As if that were not enough, Suk-eui has also enjoyed extreme success in the Agon Kiriyama Cup when he defeated seven pros including a victory over a 9-dan that put him in the top 16, not to mention the half dozen amateur titles he has won in his home country. A tall order for any challenger. “If I lose to him, it will be only natural,” Poyi said.
Though Poyi fought hard in the first game and had a decent lead in the second game, Suk-eui won both games by resignation. He is the first player to win the Amateur Meijin three times and hopes next year to make it four. For more about Poyi and the 2013 Amateur Meijin, visit the official IGF website.
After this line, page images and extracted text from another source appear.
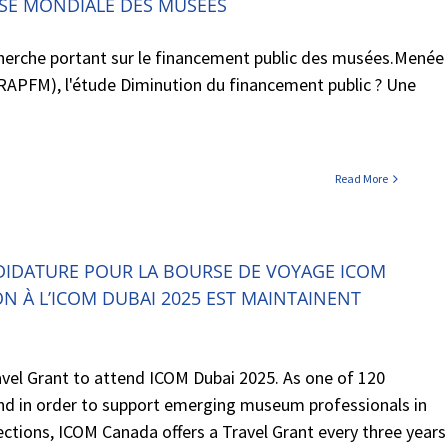
NSE MONDIALE DES MUSÉES
echerche portant sur le financement public des musées.Menée
(IRAPFM), l'étude Diminution du financement public ? Une
Read More
DIDATURE POUR LA BOURSE DE VOYAGE ICOM
N À L’ICOM DUBAI 2025 EST MAINTAINENT
vel Grant to attend ICOM Dubai 2025. As one of 120
d in order to support emerging museum professionals in
ctions, ICOM Canada offers a Travel Grant every three years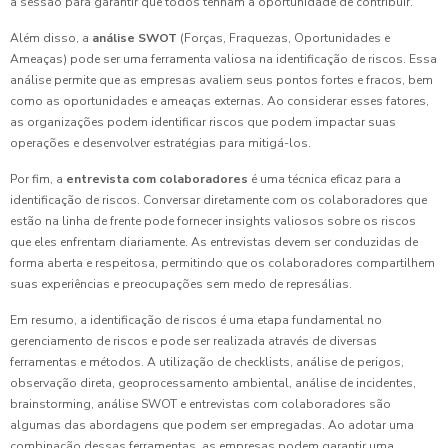
a sessão para garantir que todos tenham a oportunidade de contribuir.
Além disso, a
análise SWOT
(Forças, Fraquezas, Oportunidades e
Ameaças) pode ser uma ferramenta valiosa na identificação de riscos. Essa
análise permite que as empresas avaliem seus pontos fortes e fracos, bem
como as oportunidades e ameaças externas. Ao considerar esses fatores,
as organizações podem identificar riscos que podem impactar suas
operações e desenvolver estratégias para mitigá-los.
Por fim, a
entrevista com colaboradores
é uma técnica eficaz para a
identificação de riscos. Conversar diretamente com os colaboradores que
estão na linha de frente pode fornecer insights valiosos sobre os riscos
que eles enfrentam diariamente. As entrevistas devem ser conduzidas de
forma aberta e respeitosa, permitindo que os colaboradores compartilhem
suas experiências e preocupações sem medo de represálias.
Em resumo, a identificação de riscos é uma etapa fundamental no
gerenciamento de riscos e pode ser realizada através de diversas
ferramentas e métodos. A utilização de checklists, análise de perigos,
observação direta, geoprocessamento ambiental, análise de incidentes,
brainstorming, análise SWOT e entrevistas com colaboradores são
algumas das abordagens que podem ser empregadas. Ao adotar uma
combinação dessas ferramentas, as empresas podem garantir uma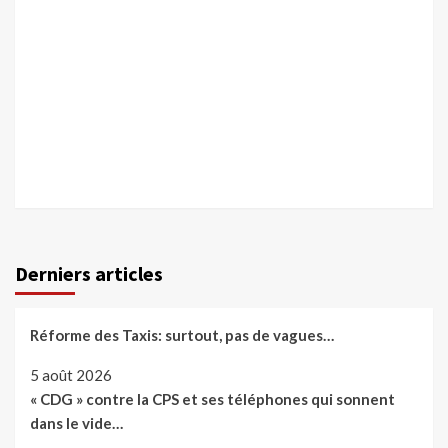
Derniers articles
Réforme des Taxis: surtout, pas de vagues…
5 août 2026
« CDG » contre la CPS et ses téléphones qui sonnent
dans le vide…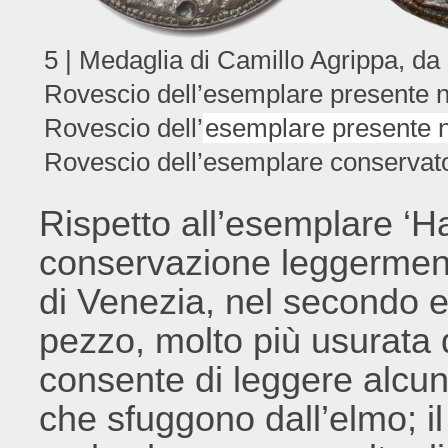
5 | Medaglia di Camillo Agrippa, da 
Rovescio dell’esemplare presente n
Rovescio dell’
esemplare presente n
Rovescio dell’esemplare conservato
Rispetto all’esemplare ‘Ha
conservazione leggermen
di Venezia, nel secondo e
pezzo, molto più usurata 
consente di leggere alcuni 
che sfuggono dall’elmo; il 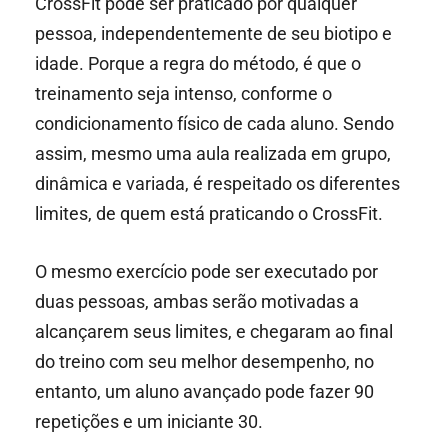
CrossFit pode ser praticado por qualquer
pessoa, independentemente de seu biotipo e
idade. Porque a regra do método, é que o
treinamento seja intenso, conforme o
condicionamento físico de cada aluno. Sendo
assim, mesmo uma aula realizada em grupo,
dinâmica e variada, é respeitado os diferentes
limites, de quem está praticando o CrossFit.
O mesmo exercício pode ser executado por
duas pessoas, ambas serão motivadas a
alcançarem seus limites, e chegaram ao final
do treino com seu melhor desempenho, no
entanto, um aluno avançado pode fazer 90
repetições e um iniciante 30.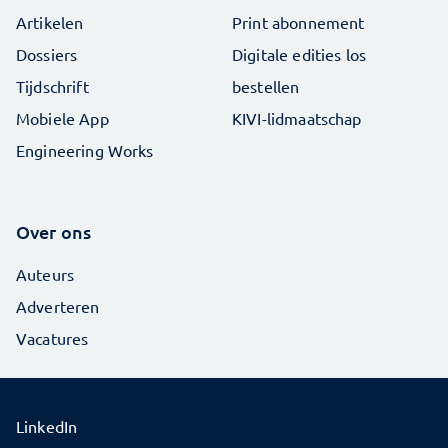
Artikelen
Print abonnement
Dossiers
Digitale edities los
Tijdschrift
bestellen
Mobiele App
KIVI-lidmaatschap
Engineering Works
Over ons
Auteurs
Adverteren
Vacatures
LinkedIn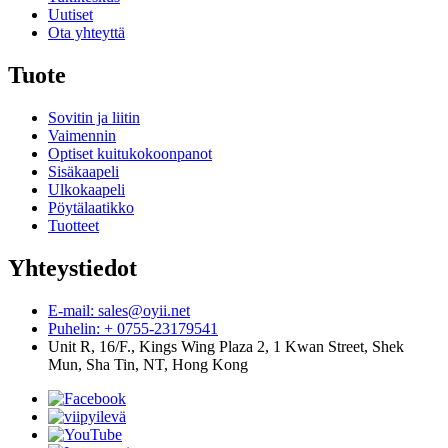
Uutiset
Ota yhteyttä
Tuote
Sovitin ja liitin
Vaimennin
Optiset kuitukokoonpanot
Sisäkaapeli
Ulkokaapeli
Pöytälaatikko
Tuotteet
Yhteystiedot
E-mail: sales@oyii.net
Puhelin: + 0755-23179541
Unit R, 16/F., Kings Wing Plaza 2, 1 Kwan Street, Shek
Mun, Sha Tin, NT, Hong Kong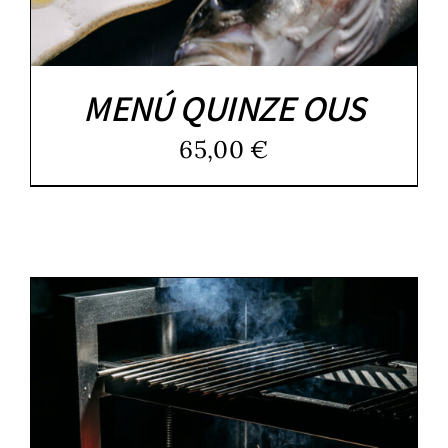
MENÚ QUINZE OUS
65,00
€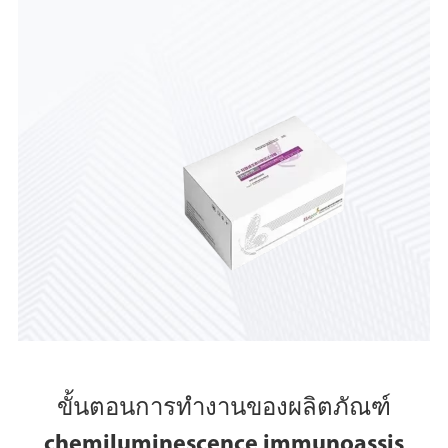
ขั้นตอนการทำงานของผลิตภัณฑ์
chemiluminescence immunoassis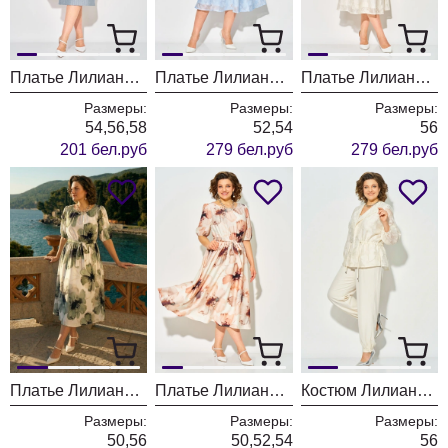
Платье Лилиана 1539 голубой + полоска
Платье Лилиана 1537 голубой
Платье Лилиана 1537 экрю
Размеры:
Размеры:
Размеры:
54,56,58
52,54
56
201 бел.руб
279 бел.руб
279 бел.руб
Платье Лилиана 1536 оливка
Платье Лилиана 1536 пудра
Костюм Лилиана 1535 экрю
Размеры:
Размеры:
Размеры:
50,56
50,52,54
56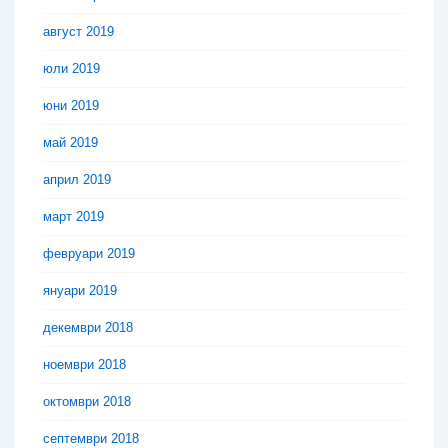
август 2019
юли 2019
юни 2019
май 2019
април 2019
март 2019
февруари 2019
януари 2019
декември 2018
ноември 2018
октомври 2018
септември 2018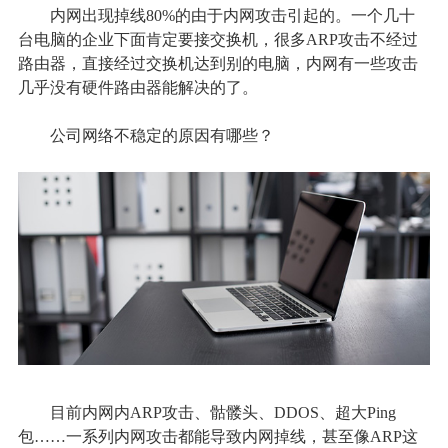
内网出现掉线
80%的由于内网攻击引起的。一个几十
台电脑的企业下面肯定要接交换机，很多ARP攻击不经过
路由器，直接经过交换机达到别的电脑，内网有一些攻击
几乎没有硬件路由器能解决的了。
公司网络不稳定的原因有哪些？
目前内网内
ARP攻击、骷髅头、DDOS、超大Ping
包……一系列内网攻击都能导致内网掉线，甚至像ARP这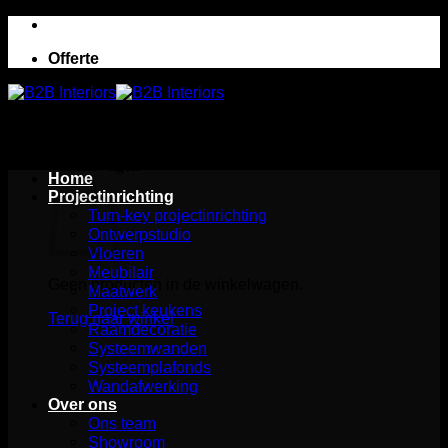
Ga
naar
Offerte
inhoud
Winkelwagen
Home
Projectinrichting
Turn-key projectinrichting
Ontwerpstudio
Vloeren
Meubilair
Geen producten in de winkelwagen.
Maatwerk
Project keukens
Terug naar winkel
Raamdecoratie
Systeemwanden
Systeemplafonds
Wandafwerking
Over ons
Ons team
Showroom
– Annalia Linnan, based on a report by the International Go Federation
Sunday August 4, 2013
Four U.S. players are participating in the preliminaries of the 18th Samsung Cup, being held August 2-8 in Korea. A total of 345 players will be divided into 19 groups and the winner of each group will advance and join the 13 seeded players in the main tournament, which will start in September. The 19 groups include 14 open groups, two for senior pros, two for women. The last group, called the “world group”, is formed with four North American and four European players. The pairings in this group will start with Yinli Wang (US) vs. Oleg Mezhov, Benjamin Lockhart (US) vs. Rob Van Zeist, Yunxuan Li (US) vs. Jan Hora, and Eric Lui (US) vs. Cristian Pop.